University of Illinois aerospace engineering professor Scott R. White, an innovator of self-healing and self-regulating materials, died Monday, May 28, of cancer at age 55.
White was recognized globally as an expert in autonomous materials—materials that can adapt or respond on their own. His research group at the Beckman Institute for Advanced Science and Technology at the U. of I. developed self-healing plastics, electronics, batteries and coatings; coatings and materials that indicate when they are damaged or strained; self-destructing devices to reduce electronic waste; and many other innovations to make materials safer and more reliable on both the micro and macro scale.
“Scott worked at the forefront of research in self-healing materials. Yet along with a brilliant mind, persistence, tenacity and foresight were some of the traits that made Scott who he was,” said Jeffrey S. Moore, the director of the Beckman Institute and a longtime collaborator of White. “Scott had been fighting cancer over a number of years, but throughout this process, he managed to forge ahead in his research pursuits.

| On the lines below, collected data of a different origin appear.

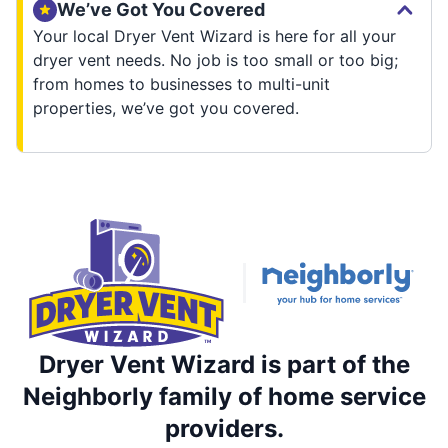
We’ve Got You Covered
Your local Dryer Vent Wizard is here for all your
dryer vent needs. No job is too small or too big;
from homes to businesses to multi-unit
properties, we’ve got you covered.
Dryer Vent Wizard is part of the
Neighborly family of home service
providers.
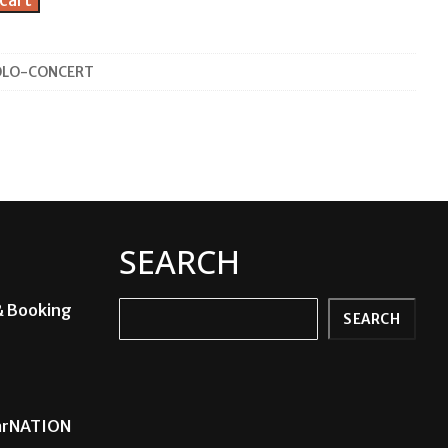
cart
OLO-CONCERT
SEARCH
& Booking
Search
SEARCH
carNATION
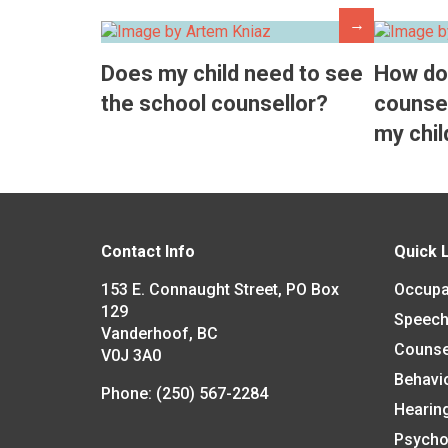
→
Does my child need to see
How do
the school counsellor?
counsel
my chil
Contact Info
Quick 
153 E. Connaught Street, PO Box
Occupa
129
Speech
Vanderhoof, BC
Counse
V0J 3A0
Behavi
Phone:
(250) 567-2284
Hearin
Psycho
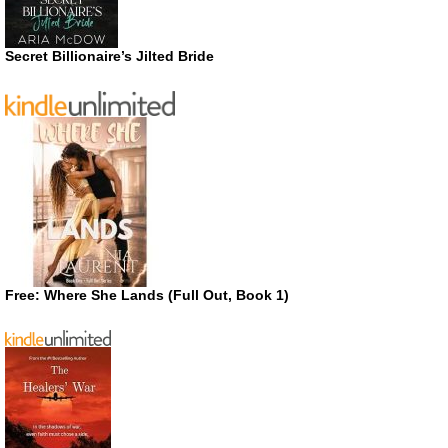
Secret Billionaire’s Jilted Bride
Free: Where She Lands (Full Out, Book 1)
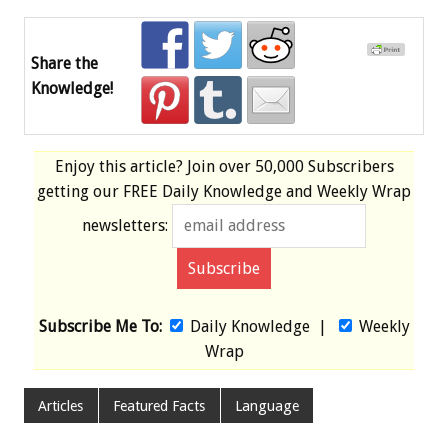
Share the
Knowledge!
Enjoy this article? Join over
50,000 Subscribers
getting our
FREE
Daily Knowledge and Weekly Wrap
newsletters:
Subscribe Me To:
Daily Knowledge
|
Weekly
Wrap
Articles
Featured Facts
Language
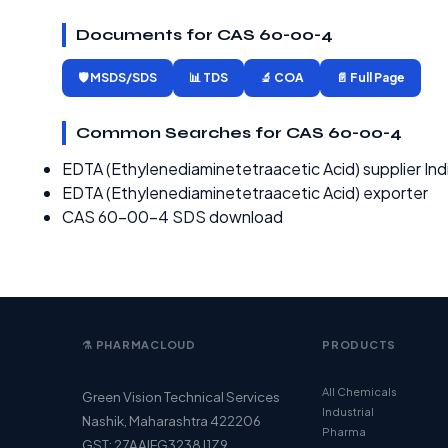
Documents for CAS 60-00-4
🛡️ MSDS/SDS
📊 TDS
🔬 COA
📄 Full Page
Common Searches for CAS 60-00-4
EDTA (Ethylenediaminetetraacetic Acid) supplier Ind
EDTA (Ethylenediaminetetraacetic Acid) exporter
CAS 60-00-4 SDS download
⚗️ PHARMACLOUD
PRODUCTS
All Chemicals
Green Vision Technical Services
Industrial
Nashik, Maharashtra 422206
Pharma
GST: 27AAIFG3238J1Z9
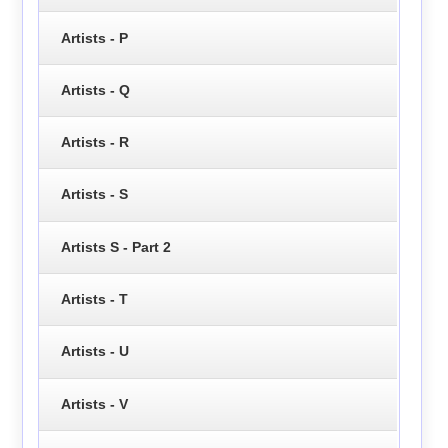
Artists - P
Artists - Q
Artists - R
Artists - S
Artists S - Part 2
Artists - T
Artists - U
Artists - V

He cared deeply about his students and pushed them to reach their best. After every big paper he would start the next meeting by saying, ‘Don’t rest on your laurels.’”

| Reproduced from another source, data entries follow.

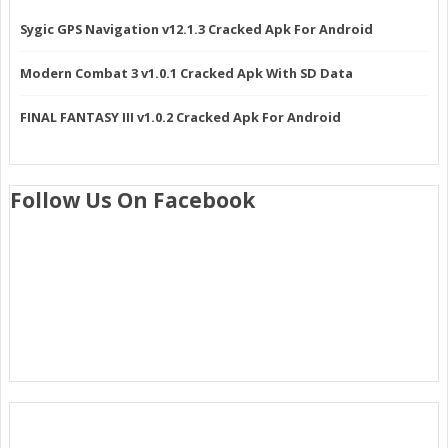
Sygic GPS Navigation v12.1.3 Cracked Apk For Android
Modern Combat 3 v1.0.1 Cracked Apk With SD Data
FINAL FANTASY III v1.0.2 Cracked Apk For Android
Follow Us On Facebook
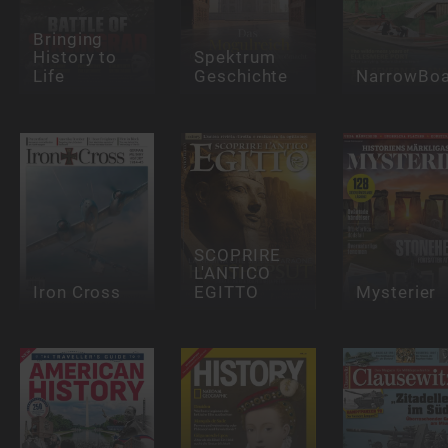
Bringing
History to
Spektrum
Life
Geschichte
NarrowBoa
SCOPRIRE
L'ANTICO
Iron Cross
EGITTO
Mysterier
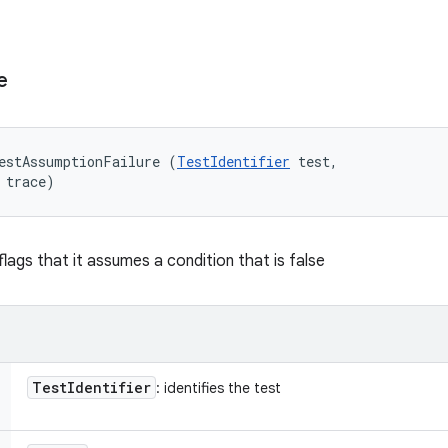
e
estAssumptionFailure (
TestIdentifier
 test, 

 trace)
lags that it assumes a condition that is false
Test
Identifier
: identifies the test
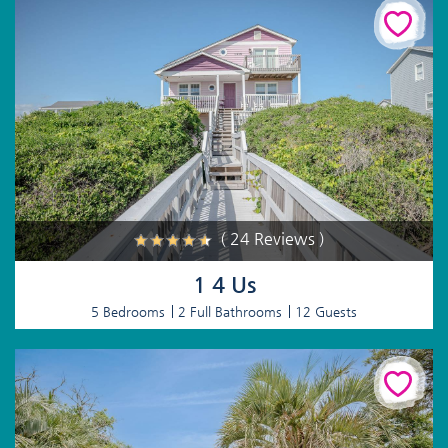
( 24 Reviews )
1 4 Us
5 Bedrooms
2 Full Bathrooms
12 Guests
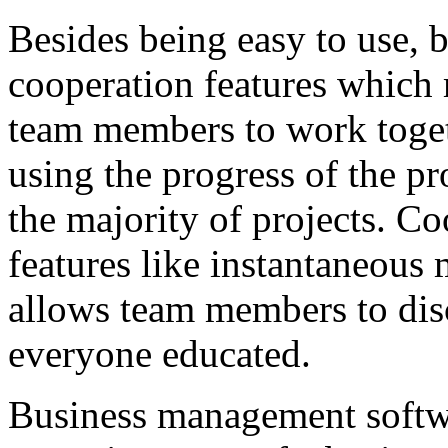
Besides being easy to use, 
cooperation features which 
team members to work toget
using the progress of the pr
the majority of projects. Co
features like instantaneous 
allows team members to disc
everyone educated.
Business management softwa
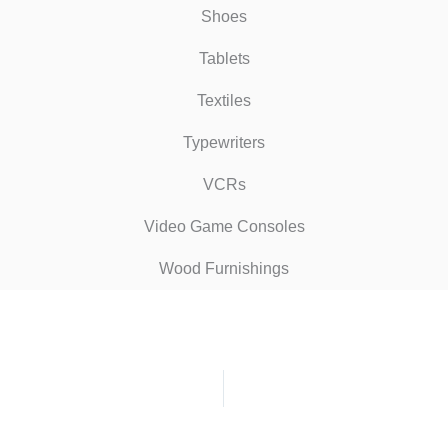
Shoes
Tablets
Textiles
Typewriters
VCRs
Video Game Consoles
Wood Furnishings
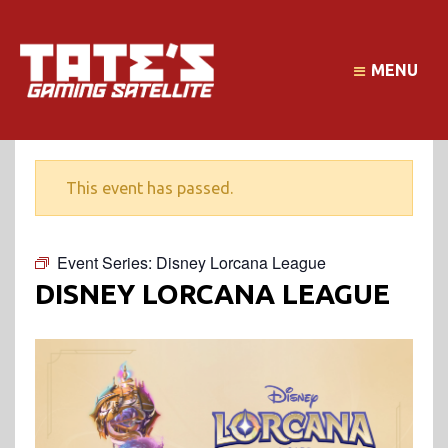
MENU
This event has passed.
Event Series:
Disney Lorcana League
DISNEY LORCANA LEAGUE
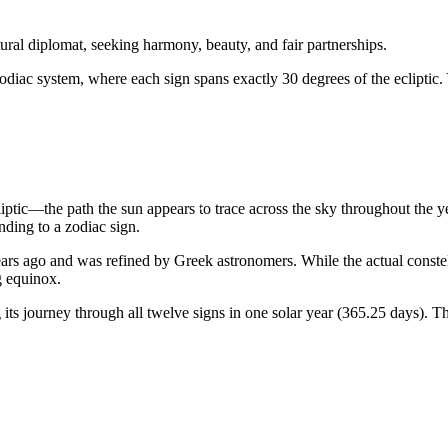
ural diplomat, seeking harmony, beauty, and fair partnerships.
odiac system, where each sign spans exactly 30 degrees of the ecliptic.
liptic—the path the sun appears to trace across the sky throughout the 
ding to a zodiac sign.
rs ago and was refined by Greek astronomers. While the actual constellat
g equinox.
ts journey through all twelve signs in one solar year (365.25 days). Th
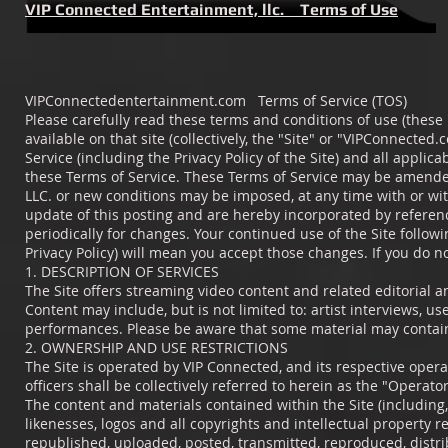
VIP Connected Entertainment, llc. Terms of Use
VIPConnectedentertainment.com Terms of Service (TOS)
Please carefully read these terms and conditions of use (these
available on that site (collectively, the "Site" or "VIPConnected
Service (including the Privacy Policy of the Site) and all applic
these Terms of Service. These Terms of Service may be amended
LLC. or new conditions may be imposed, at any time with or wit
update of this posting and are hereby incorporated by referenc
periodically for changes. Your continued use of the Site follow
Privacy Policy) will mean you accept those changes. If you do no
1. DESCRIPTION OF SERVICES
The Site offers streaming video content and related editorial a
Content may include, but is not limited to: artist interviews, u
performances. Please be aware that some material may contain 
2. OWNERSHIP AND USE RESTRICTIONS
The Site is operated by VIP Connected, and its respective operat
officers shall be collectively referred to herein as the "Operator
The content and materials contained within the Site (including, 
likenesses, logos and all copyrights and intellectual property 
republished, uploaded, posted, transmitted, reproduced, distri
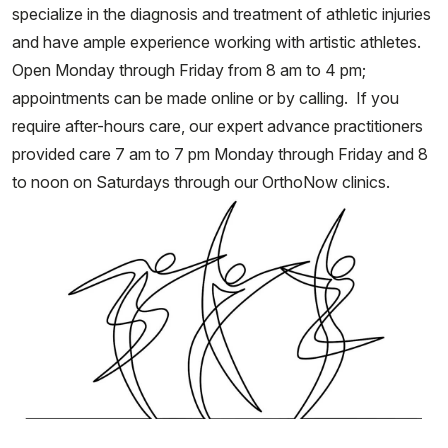
specialize in the diagnosis and treatment of athletic injuries
and have ample experience working with artistic athletes.
Open Monday through Friday from 8 am to 4 pm;
appointments can be made online or by calling. If you
require after-hours care, our expert advance practitioners
provided care 7 am to 7 pm Monday through Friday and 8
to noon on Saturdays through our OrthoNow clinics.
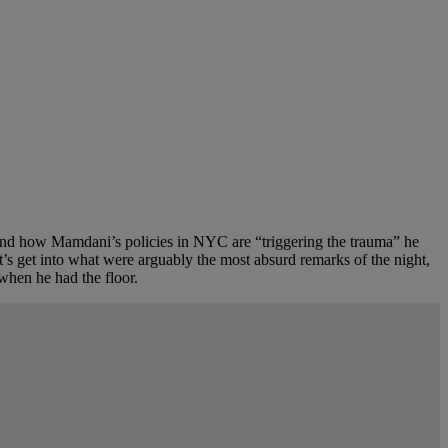
, and how Mamdani’s policies in NYC are “triggering the trauma” he
t’s get into what were arguably the most absurd remarks of the night,
 when he had the floor.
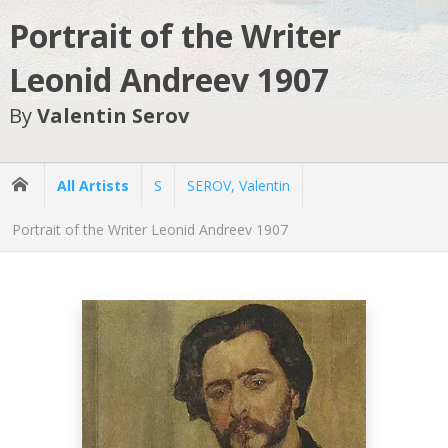
Portrait of the Writer
Leonid Andreev 1907
By
Valentin Serov
All Artists
S
SEROV, Valentin
Portrait of the Writer Leonid Andreev 1907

White developed several types of self-healing and adaptive materials. For example, he designed materials embedded with microcapsules that rupture when cracked or damaged, filling the cracks and “healing” the plastic or circuit. He also developed microcapsule technology to make lithium-ion batteries longer-lasting and less likely to rupture or burst into flame.
Not content to be limited to one self-healing pathway, White’s group developed vascularized materials—composites filled with microfluidic channels, much like a biological circulatory system. The vasculature enabled his group to further develop plastics that not only heal cracks, but also can regenerate missing portions. See a video of White discussing the work.
White’s group also explored the use of mechanophores—materials that change properties under mechanical stress—to develop polymers and coatings that change colors to indicate damage, strain, cracks or scratches. Most recently, the group developed a polymer-curing process for manufacturing strong, lightweight parts for airplanes or vehicles using tens of millions of times less energy.
White earned a doctorate in engineering mechanics at the Pennsylvania State University in 1990, joining the faculty at the U of I. the same year. He held more than 40 patents and co-founded two startup companies. He received widespread recognition for his work, including a Humboldt Research Award in 2013, the American Society for Composites Outstanding Research Award in 2014, and Scientific American magazine's “SciAm 50” award in 2007. He also received multiple teaching and mentorship awards for his work with students at Illinois.
White is survived by his wife Nancy Sottos, a professor of materials science and engineering, three children, two grandchildren and his parents.